WHAT TO WORK ON:
After finding the line with "Unsere Themen-Highlights" in the entries below, copy that line and each one after it exactly, through the last line, and omit pictures.

DATA FOR THE TASK:

▶

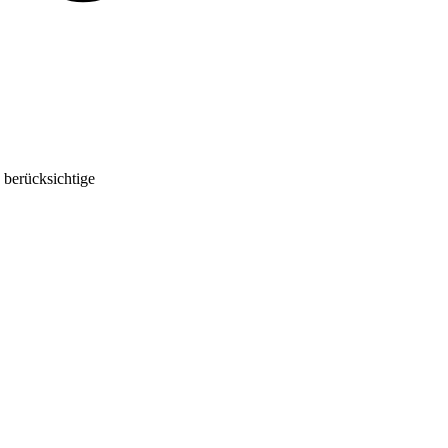
 berücksichtige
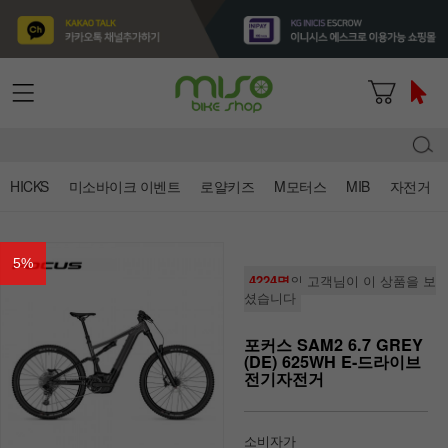
HICKS
미소바이크 이벤트
로얄키즈
M모터스
MIB
자전거
5
%
4224명
의 고객님이 이 상품을 보
셨습니다
포커스 SAM2 6.7 GREY
(DE) 625WH E-드라이브
전기자전거
소비자가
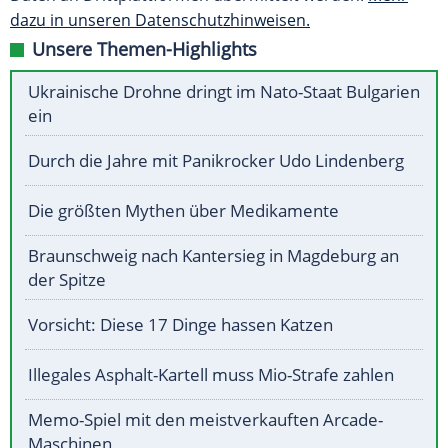
dazu in unseren Datenschutzhinweisen.
Unsere Themen-Highlights
Ukrainische Drohne dringt im Nato-Staat Bulgarien
ein
Durch die Jahre mit Panikrocker Udo Lindenberg
Die größten Mythen über Medikamente
Braunschweig nach Kantersieg in Magdeburg an
der Spitze
Vorsicht: Diese 17 Dinge hassen Katzen
Illegales Asphalt-Kartell muss Mio-Strafe zahlen
Memo-Spiel mit den meistverkauften Arcade-
Maschinen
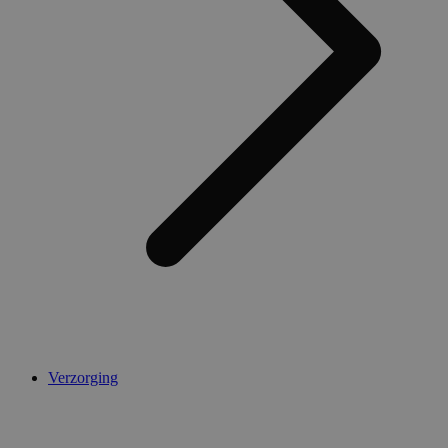
Verzorging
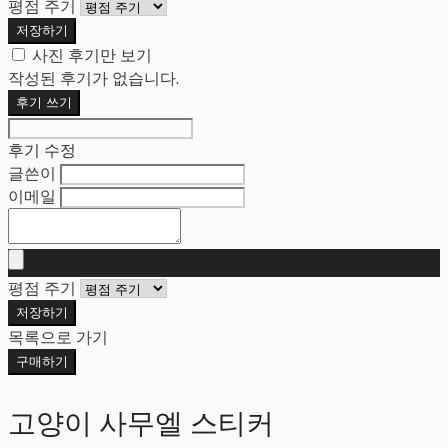
평점 주기
저장하기
사진 후기만 보기
작성된 후기가 없습니다.
후기 쓰기
후기 수정
글쓴이
이메일
평점 주기
저장하기
목록으로 가기
구매하기
고양이 사무엘 스티커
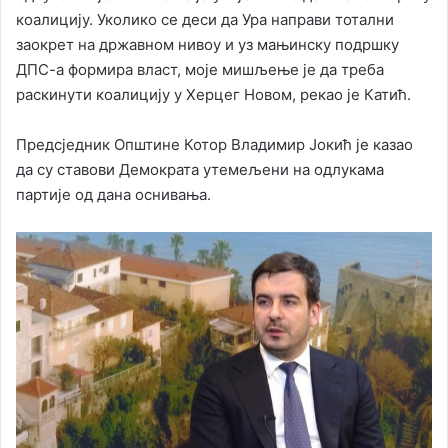
коалицију. Уколико се деси да Ура направи тотални
заокрет на државном нивоу и уз мањинску подршку
ДПС-а формира власт, моје мишљење је да треба
раскинути коалицију у Херцег Новом, рекао је Катић.
Предсједник Општине Котор Владимир Јокић је казао
да су ставови Демократа утемељени на одлукама
партије од дана оснивања.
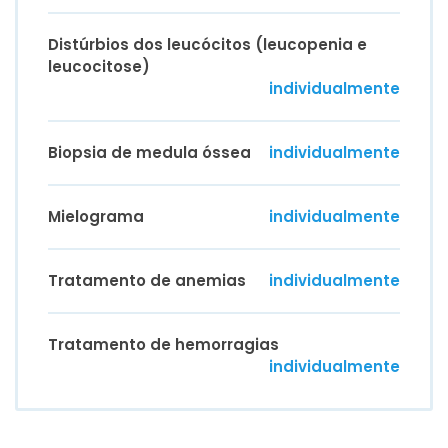
Distúrbios dos leucócitos (leucopenia e
leucocitose)
individualmente
Biopsia de medula óssea
individualmente
Mielograma
individualmente
Tratamento de anemias
individualmente
Tratamento de hemorragias
individualmente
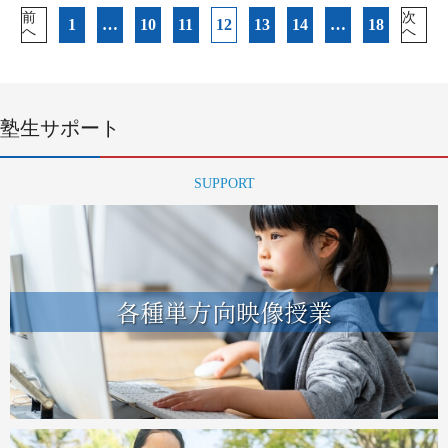
投
前
次
1
…
10
11
12
13
14
…
18
へ
へ
稿
ナ
ビ
ゲ
ー
塾生サポート
シ
ョ
SUPPORT
ン
各種単方向映像授業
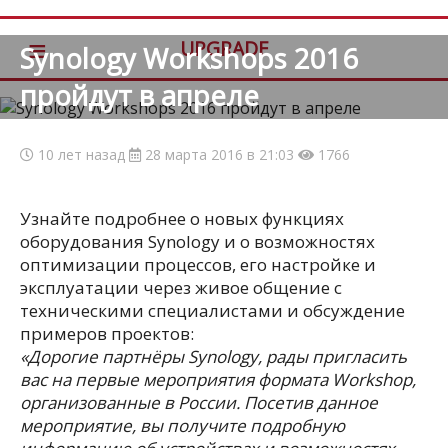
≡
UPGRADE
Synology Workshops 2016
пройдут в апреле
10 лет назад
28 марта 2016 в 21:03
1766
Узнайте подробнее о новых функциях
оборудования Synology и о возможностях
оптимизации процессов, его настройке и
эксплуатации через живое общение с
техническими специалистами и обсуждение
примеров проектов:
«Дорогие партнёры Synology, рады пригласить
вас на первые мероприятия формата Workshop,
организованные в России. Посетив данное
мероприятие, вы получите подробную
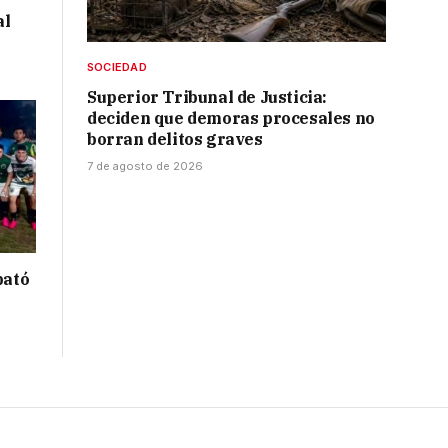
al
SOCIEDAD
Superior Tribunal de Justicia:
deciden que demoras procesales no
borran delitos graves
7 de agosto de 2026
bató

◀

RESPONSE:
Unsere Themen-Highlights
Ukrainische Drohne dringt im Nato-Staat Bulgarien
ein
Durch die Jahre mit Panikrocker Udo Lindenberg
Die größten Mythen über Medikamente
Braunschweig nach Kantersieg in Magdeburg an
der Spitze
Vorsicht: Diese 17 Dinge hassen Katzen
Illegales Asphalt-Kartell muss Mio-Strafe zahlen
Memo-Spiel mit den meistverkauften Arcade-
Maschinen
Verzorging
평점 주기
저장하기
사진 후기만 보기
작성된 후기가 없습니다.
후기 쓰기
후기 수정
글쓴이
이메일
평점 주기
저장하기
목록으로 가기
구매하기
고양이 사무엘 스티커
коалицију. Уколико се деси да Ура направи тотални
заокрет на државном нивоу и уз мањинску подршку
ДПС-а формира власт, моје мишљење је да треба
раскинути коалицију у Херцег Новом, рекао је Катић.
Предсједник Општине Котор Владимир Јокић је казао
да су ставови Демократа утемељени на одлукама
партије од дана оснивања.
Distúrbios dos leucócitos (leucopenia e
leucocitose)
individualmente
Biopsia de medula óssea
individualmente
Mielograma
individualmente
Tratamento de anemias
individualmente
Tratamento de hemorragias
individualmente
投
前
次
1
…
10
11
12
13
14
…
18
へ
へ
稿
ナ
ビ
ゲ
ー
塾生サポート
シ
ョ
SUPPORT
ン
各種単方向映像授業
≡
UPGRADE
Synology Workshops 2016
пройдут в апреле
10 лет назад
28 марта 2016 в 21:03
1766
Узнайте подробнее о новых функциях
оборудования Synology и о возможностях
оптимизации процессов, его настройке и
эксплуатации через живое общение с
техническими специалистами и обсуждение
примеров проектов:
«Дорогие партнёры Synology, рады пригласить
вас на первые мероприятия формата Workshop,
организованные в России. Посетив данное
мероприятие, вы получите подробную
al
SOCIEDAD
Superior Tribunal de Justicia:
deciden que demoras procesales no
borran delitos graves
7 de agosto de 2026
bató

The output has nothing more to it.